12/04/13 - 07:43

Marco Pablo Pappa: “Me están matando”

El sueño de jugar en Europa se ha convertido en una pesadilla para el mediocampista nacional Marco Pablo Pappa, quien desde septiembre del 2012 se encuentra en la ciudad de Heerenveen, donde no jugar lo mantiene triste y deprimido.

POR CLAUDIA CASTRO CIFUENTES

El sueño de jugar en Europa se ha convertido en una pesadilla para el mediocampista nacional Marco Pablo Pappa, quien desde septiembre del 2012 se encuentra en la ciudad de Heerenveen, donde no jugar lo mantiene triste y deprimido.

Hace tan solo siete meses el zurdo guatemalteco era uno de los pilares del Chicago Fire, de la MLS, equipo que le pidió que no se fuera del plantel, pero el deseo de jugar en otro continente tuvo más peso.

Pappa llegó a Holanda con la ilusión de sobresalir, sin imaginar que los malos momentos comenzarían apenas en su presentación.

Un corto saludo del técnico Marco van Basten fue lo que recibió, y no era para menos, el estratega no contemplaba que el volante llegaría a su equipo —algo que Marco Pablo supo hasta su presentación—, pues fue una contratación de la junta directiva que le ofreció muchas cosas, y aunque en lo económico no le han fallado, no ha destacado en el terreno de juego.

Sin minutos

El guatemalteco pensó que pronto encajaría en el equipo, pero no fue así.

“Llegué hasta a dudar de mis cualidades, no entendía qué pasaba, pero simplemente él —van Basten— no confía ni simpatiza conmigo”, refirió desesperado el guatemalteco.

La historia no ha cambiado para Marco Pablo, el equipo ha atravesado malos momentos y no ha recibido la confianza del entrenador holandés, con quien tan solo ha cruzado palabras en una ocasión.

“Lo que más deseo es jugar, quiero que el club tenga claro no vine solo por un salario. No fue el dinero, sino porque quería destacar, deseaba jugar en Europa, pero no de esta manera”, explicó el jugador.

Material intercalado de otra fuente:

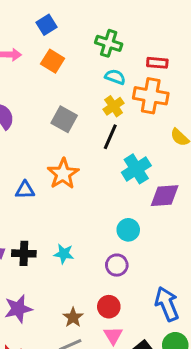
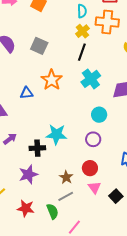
cyan semicircle: (115, 77) -> (82, 11), turned 72
gray square: (64, 119) -> (39, 46), moved
cyan cross: (136, 169) -> (91, 79), moved
black cross: (24, 253) -> (37, 148), moved
cyan star: (64, 254) -> (56, 134), size x1.5

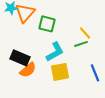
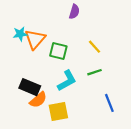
yellow line: (85, 33) -> (94, 47), moved
yellow square: (60, 72) -> (58, 111), moved

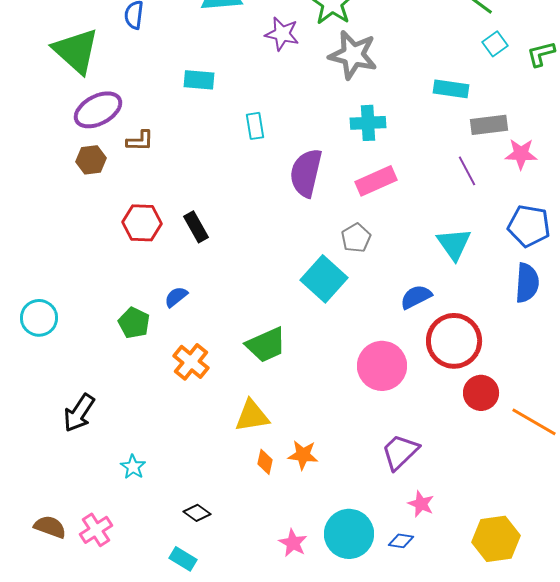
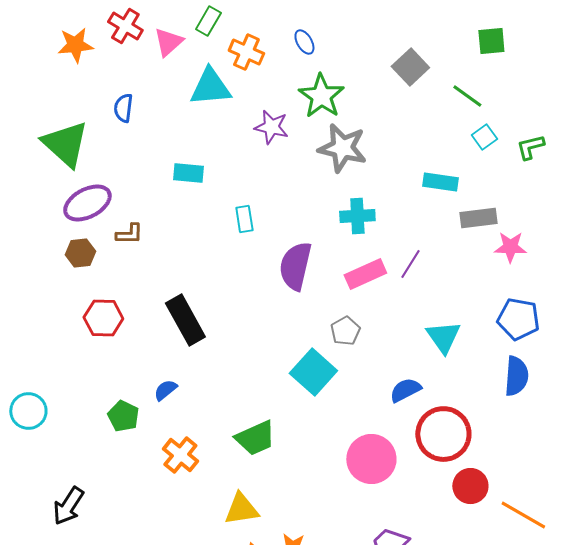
purple line: (467, 171) -> (410, 264), moved, turned 60
red hexagon: (142, 223) -> (103, 318), moved
black rectangle: (196, 227) -> (185, 320), size x1.6

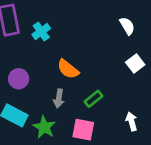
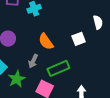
white square: (135, 64) -> (79, 39), moved
green rectangle: (94, 99) -> (58, 68), size x1.5

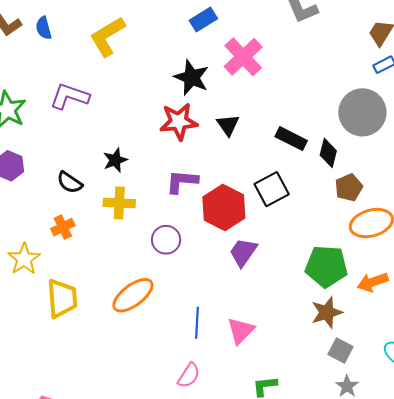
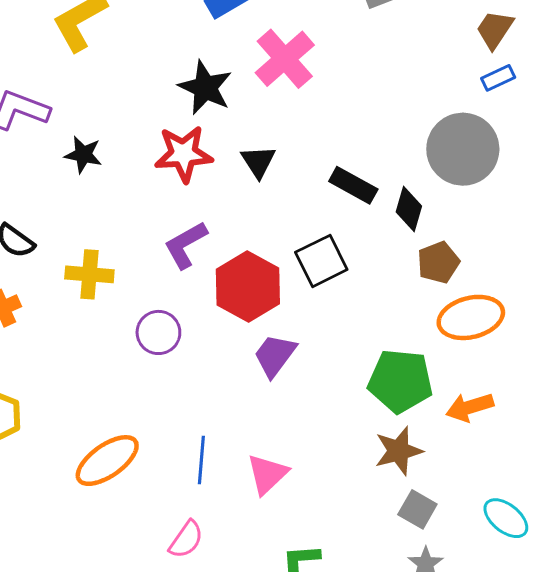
black star: (115, 160) -> (83, 155), moved, turned 30
purple L-shape: (182, 181) -> (185, 245), turned -36
orange ellipse: (133, 295) -> (107, 461), moved

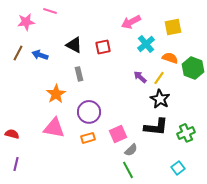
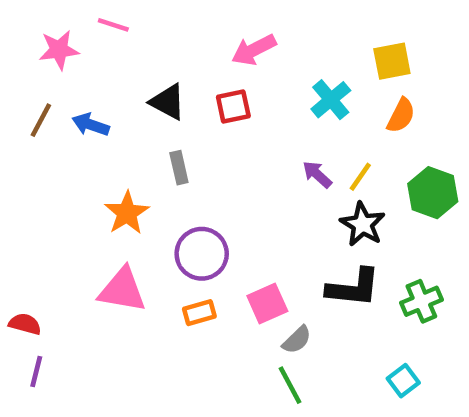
pink arrow: (131, 22) -> (254, 50), moved
orange semicircle: (170, 58) -> (401, 116), moved, turned 98
green hexagon: (193, 68) -> (433, 193), moved
red semicircle: (12, 134) -> (25, 324), moved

La distancia, el clima —ahora está en menos dos grados centígrados—, la ausencia de la familia, amigos y la falta de minutos, sin duda es lo que más afecta al volante, quien ha encontrado la mayor fortaleza en su esposa, Maricela, quien lo acompaña en Holanda.

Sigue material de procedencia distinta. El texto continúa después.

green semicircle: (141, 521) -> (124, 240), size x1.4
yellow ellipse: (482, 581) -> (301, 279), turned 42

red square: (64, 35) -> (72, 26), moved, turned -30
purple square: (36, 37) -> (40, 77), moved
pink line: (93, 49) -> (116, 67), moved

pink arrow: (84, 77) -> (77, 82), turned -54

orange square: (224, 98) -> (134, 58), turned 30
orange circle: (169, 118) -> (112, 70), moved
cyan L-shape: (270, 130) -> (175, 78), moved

“Extraño todo, aquí no hay mucho que hacer y no jugar lo complica todo. Gracias a Dios he tenido el apoyo de mi familia. Mis papás me han venido a visitar y eso me ayuda a sacar el mal momento de mi cabeza, porque he sacrificado tanto al vivir lejos y sé que todos tenemos que pasar épocas fuertes, pero esto me tiene desesperado”, aseguró.

El club incorrecto

Pappa no sonríe mucho, se nota en su conversación, se percibe la tristeza del jugador que llegó a ser el alma del Chicago Fire de la MLS y de la selección nacional.

Al preguntarle sobre si está arrepentido de haber firmado con el club holandés, hace una pausa. “Es una pregunta muy difícil de contestar”, reconoció. “No se cómo explicarlo, lo que puedo decir es que no era el club correcto al que tenía que venir”, confesó.

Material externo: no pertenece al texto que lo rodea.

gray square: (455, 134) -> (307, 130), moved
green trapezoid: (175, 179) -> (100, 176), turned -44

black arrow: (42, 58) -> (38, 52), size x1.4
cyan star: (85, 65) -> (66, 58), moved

“Tanto tiempo sin tener futbol me está matando físicamente. No estoy contento con que solo me lleven a la banca, ese no es mi estilo de vida”, lamenta el nacional, quien afirmó que aunque en Municipal no era titular del equipo mayor, sumaba minutos con la categoría especial.

Sin embargo, las cosas no son sencillas para Pappa, ya que aún debe cumplir un contrato de tres años y medio. El torneo finaliza el próximo 15 de mayo, y aunque todavía debe quedarse unos días más entrenándose, lo que más desea Marco Pablo es que el tiempo pase, para saber qué sucederá, pues dependerá de la continuidad de van Basten en el equipo, así como del apoyo de la directiva, que ha sido incondicional.

El Heerenveen ocupa actualmente la séptima casilla del torneo holandés y está lejos de clasificar a competencias internacionales.

Al final de la temporada, Pappa tomará unas vacaciones, visitará Estados Unidos y luego vendrá a Guatemala, y mientras eso llega continuará entrenándose, sin perder la ilusión de que van Basten valore sus condiciones o llegue un cambio en su carrera deportiva.